#### Saved data entries
----------

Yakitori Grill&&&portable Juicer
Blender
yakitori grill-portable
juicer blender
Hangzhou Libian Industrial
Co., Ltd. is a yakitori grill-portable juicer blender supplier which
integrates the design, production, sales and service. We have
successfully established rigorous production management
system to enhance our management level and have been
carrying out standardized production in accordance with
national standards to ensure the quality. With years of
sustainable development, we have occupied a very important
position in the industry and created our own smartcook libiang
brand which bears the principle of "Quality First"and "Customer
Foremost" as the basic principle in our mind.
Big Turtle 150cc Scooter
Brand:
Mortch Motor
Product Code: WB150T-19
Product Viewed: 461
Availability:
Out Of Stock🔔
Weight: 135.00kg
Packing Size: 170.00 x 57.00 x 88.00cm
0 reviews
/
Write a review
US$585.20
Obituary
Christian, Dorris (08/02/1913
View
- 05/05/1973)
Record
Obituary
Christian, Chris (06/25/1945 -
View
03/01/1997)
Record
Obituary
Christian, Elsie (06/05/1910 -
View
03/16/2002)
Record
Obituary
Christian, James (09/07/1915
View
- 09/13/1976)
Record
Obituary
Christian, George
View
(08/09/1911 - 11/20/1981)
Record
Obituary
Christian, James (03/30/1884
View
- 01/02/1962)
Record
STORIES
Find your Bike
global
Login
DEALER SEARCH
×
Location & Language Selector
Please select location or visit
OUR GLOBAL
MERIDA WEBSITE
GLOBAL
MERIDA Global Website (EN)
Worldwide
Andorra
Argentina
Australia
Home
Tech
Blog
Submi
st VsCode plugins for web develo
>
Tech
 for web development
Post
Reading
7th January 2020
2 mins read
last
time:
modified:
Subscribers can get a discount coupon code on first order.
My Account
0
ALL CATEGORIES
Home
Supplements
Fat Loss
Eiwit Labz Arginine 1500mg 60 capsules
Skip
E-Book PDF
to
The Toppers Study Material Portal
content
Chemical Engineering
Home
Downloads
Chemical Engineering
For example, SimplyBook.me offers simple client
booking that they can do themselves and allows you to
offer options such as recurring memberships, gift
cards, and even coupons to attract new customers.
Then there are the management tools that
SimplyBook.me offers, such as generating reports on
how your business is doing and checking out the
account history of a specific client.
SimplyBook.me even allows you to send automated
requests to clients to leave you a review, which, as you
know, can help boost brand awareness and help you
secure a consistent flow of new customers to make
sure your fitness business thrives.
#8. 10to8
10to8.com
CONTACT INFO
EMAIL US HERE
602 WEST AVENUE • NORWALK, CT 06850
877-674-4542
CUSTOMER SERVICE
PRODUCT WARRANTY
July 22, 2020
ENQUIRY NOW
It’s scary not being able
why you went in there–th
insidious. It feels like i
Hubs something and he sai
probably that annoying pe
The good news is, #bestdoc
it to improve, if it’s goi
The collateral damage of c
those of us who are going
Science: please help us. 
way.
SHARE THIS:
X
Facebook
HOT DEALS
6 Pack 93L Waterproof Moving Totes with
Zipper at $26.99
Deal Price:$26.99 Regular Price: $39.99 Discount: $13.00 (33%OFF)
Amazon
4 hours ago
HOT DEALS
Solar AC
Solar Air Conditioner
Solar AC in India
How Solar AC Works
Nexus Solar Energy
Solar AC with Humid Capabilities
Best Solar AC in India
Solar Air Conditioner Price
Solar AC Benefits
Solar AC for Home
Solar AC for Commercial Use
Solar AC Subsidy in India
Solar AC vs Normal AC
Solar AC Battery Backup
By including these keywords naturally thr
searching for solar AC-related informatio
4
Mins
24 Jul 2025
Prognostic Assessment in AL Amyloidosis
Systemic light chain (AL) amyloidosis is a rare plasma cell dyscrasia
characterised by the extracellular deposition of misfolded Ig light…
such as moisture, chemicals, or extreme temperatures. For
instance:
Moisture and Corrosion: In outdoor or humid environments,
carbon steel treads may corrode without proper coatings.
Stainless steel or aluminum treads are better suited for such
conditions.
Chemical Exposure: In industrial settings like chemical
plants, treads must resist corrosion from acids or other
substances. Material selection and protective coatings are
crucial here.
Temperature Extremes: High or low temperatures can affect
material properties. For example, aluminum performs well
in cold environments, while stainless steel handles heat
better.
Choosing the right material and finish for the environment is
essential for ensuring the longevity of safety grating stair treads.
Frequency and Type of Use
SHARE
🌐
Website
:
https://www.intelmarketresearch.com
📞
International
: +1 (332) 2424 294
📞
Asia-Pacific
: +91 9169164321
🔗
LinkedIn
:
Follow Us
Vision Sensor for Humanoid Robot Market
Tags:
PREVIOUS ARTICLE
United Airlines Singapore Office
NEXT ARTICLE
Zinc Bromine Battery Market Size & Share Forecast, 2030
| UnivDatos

----------

#### What to work on
Wherever the word "Price" appears in a line of the data, copy that line.

#### Written response
Deal Price:$26.99 Regular Price: $39.99 Discount: $13.00 (33%OFF)
Solar Air Conditioner Price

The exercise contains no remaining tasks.